According to an analysis of the Thomson project by the President's Council of Economic Advisers, once the prison has been fully renovated and upgraded (to what has been described as a "beyond supermax" facility), "in essence, DoD (Department of Defense) and BoP (Bureau of Prisons) will operate two entirely separate facilities side by side." One facility will be run by the Pentagon and will hold an untold number of former Guantánamo prisoners. The other will be run by the Federal Bureau of Prisons and will hold 1,500 to 1,600 federal prisoners, to be transferred from overcrowded prisons elsewhere.

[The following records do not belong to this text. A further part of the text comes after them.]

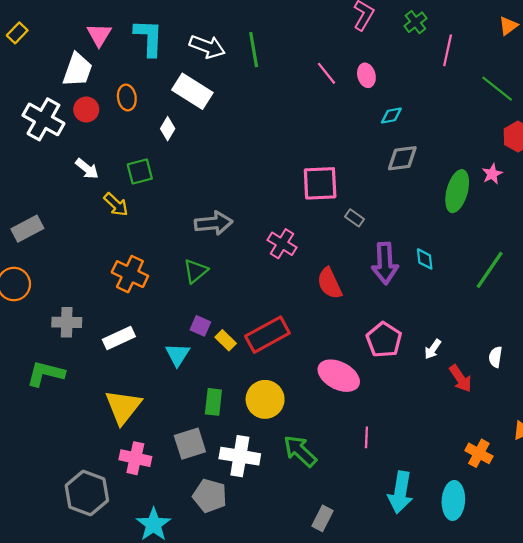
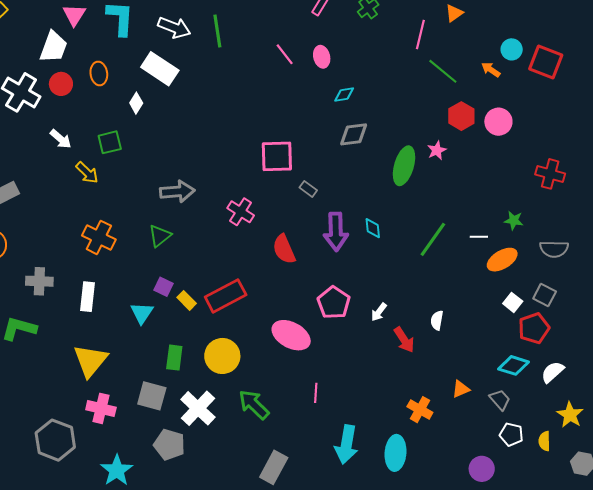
pink line: (448, 50) -> (420, 35), moved
white rectangle: (119, 338) -> (88, 297), turned -60
gray square: (190, 444) -> (152, 396), turned 32
white cross: (240, 456) -> (198, 408), turned 33
gray rectangle: (322, 518) -> (274, 467), size x1.4

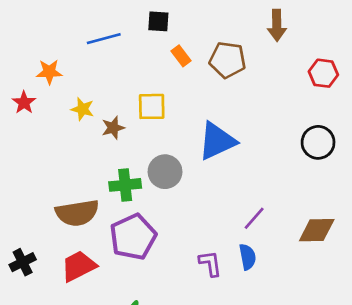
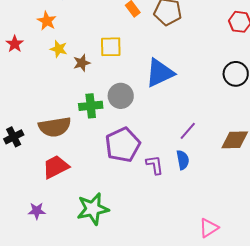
orange star: (49, 72) -> (47, 21), moved, turned 30
purple pentagon: (133, 237) -> (123, 145), moved
black cross: (23, 262) -> (14, 137), moved

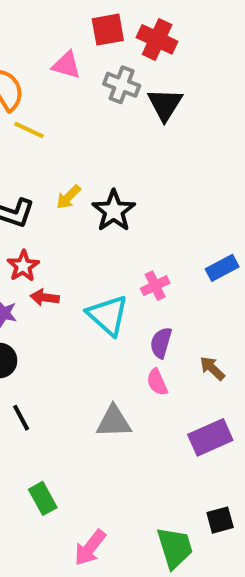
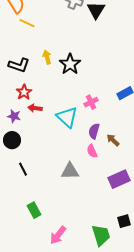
yellow arrow: (68, 197) -> (47, 57), turned 120
brown arrow: (212, 368) -> (113, 140), moved

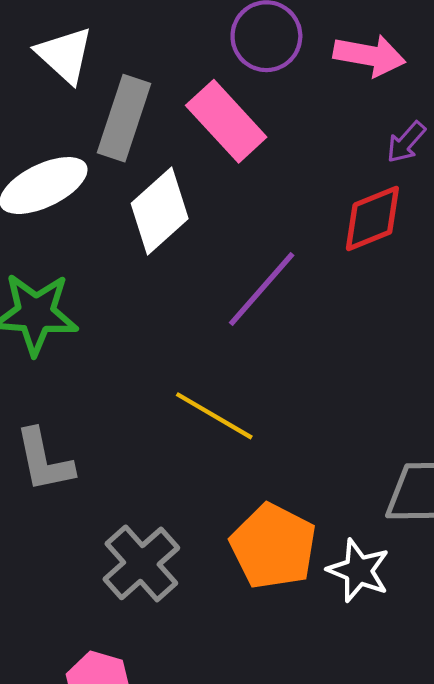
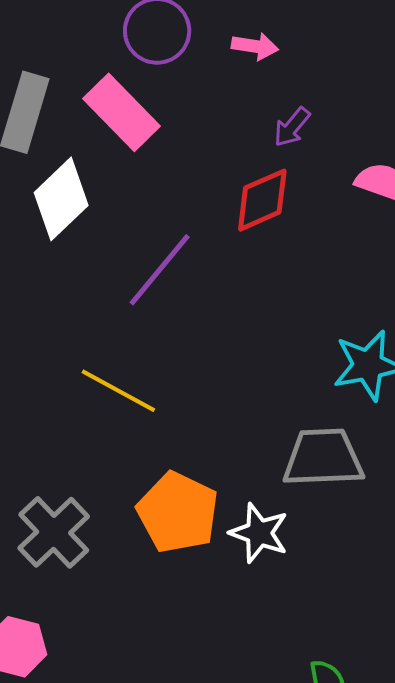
pink arrow: (369, 56) -> (255, 46), size x0.7

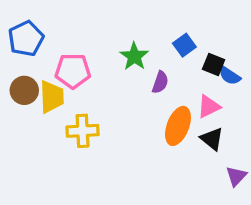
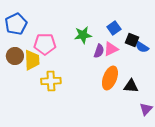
green star: (134, 56) -> (83, 35), turned 30
pink triangle: (209, 107) -> (111, 49), moved
black triangle: (212, 139) -> (131, 86), turned -35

On the Pentagon side, the Department of Defense estimates that it will need "between 1,000 and 1,500 employees" to staff its wing of the prison. "One-third of these employees will be government civilian employees or private contractors with annual salaries between $80,000 and $90,000. The other two-thirds of the employees will be military personnel, with salaries of $65,000, which includes a housing allowance."
Not surprisingly, the analysis states: "DoD expects few of its direct hires to come from the local communities."

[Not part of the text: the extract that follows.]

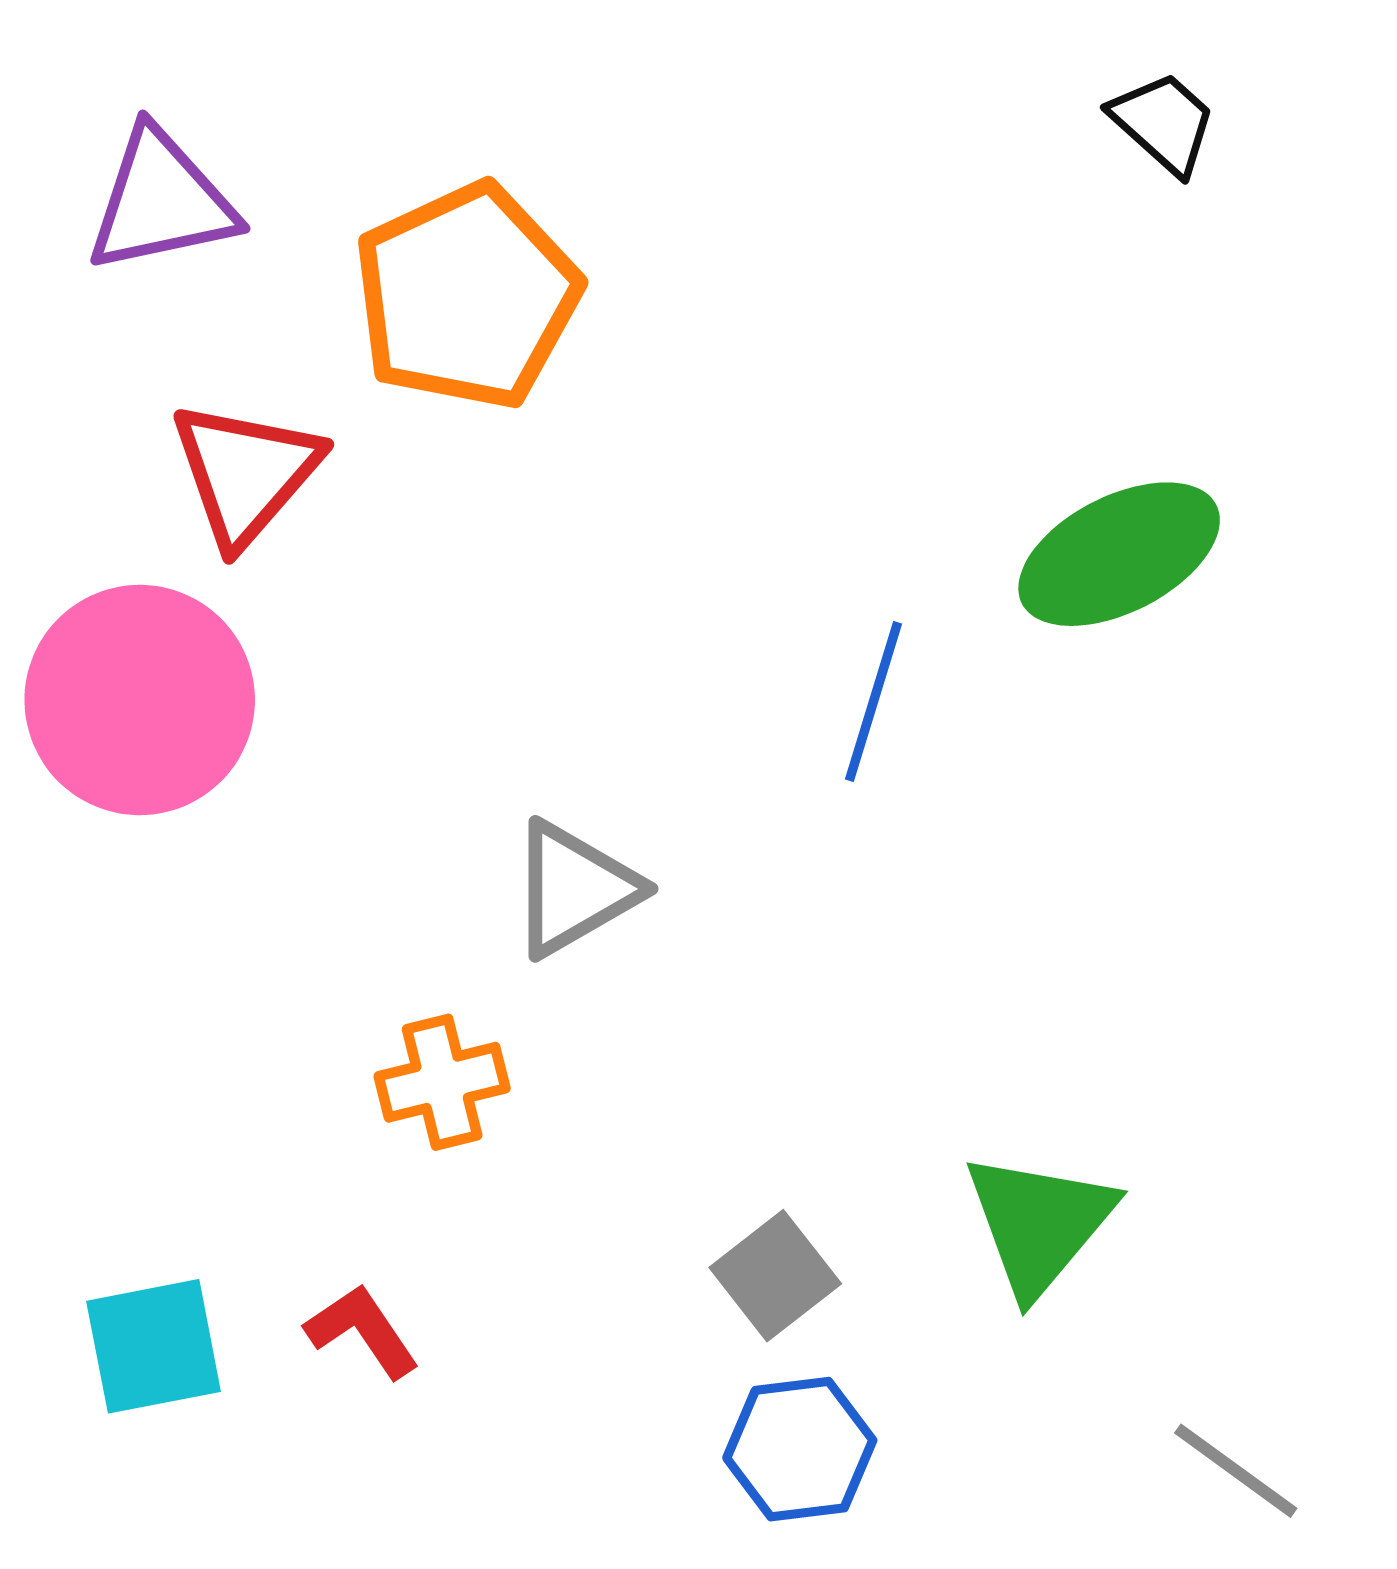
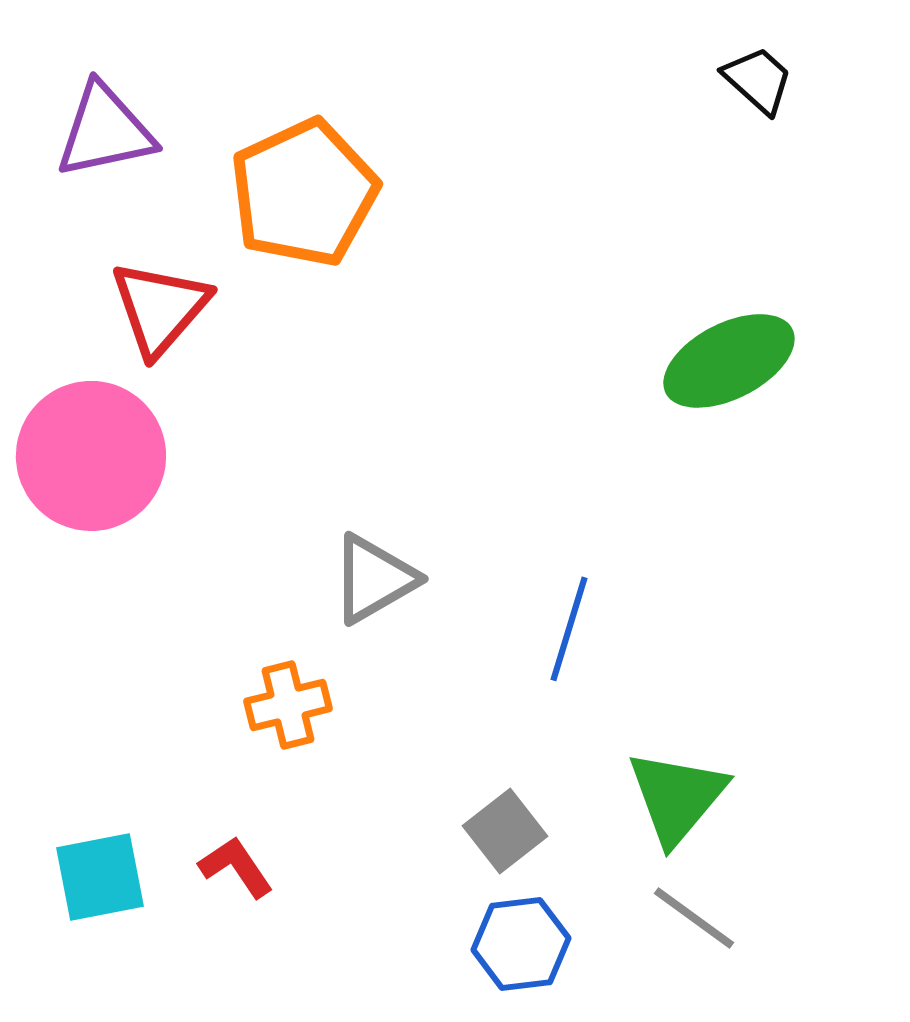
blue line: (873, 702) -> (569, 629), moved
gray line: (1236, 1471) -> (694, 918), moved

So what's left for the locals? Lower salaries, for one (with the exception of some prison guard jobs). And once the construction jobs are done, not much; while the economic analysis reports that "local residents will be excellent candidates for 1,240 to 1,410" of the jobs relating to "the modification, opening, and running of the facility," it also states that "in total, BoP expects to hire 448 workers locally." That's a far cry from the 3,000-job figure being thrown around. Although much stock is being placed in "indirect jobs due to increased spending and economic activity," as well as potential teaching jobs for theoretical schools that will accommodate military families who move to the region, these estimates are hardly definite.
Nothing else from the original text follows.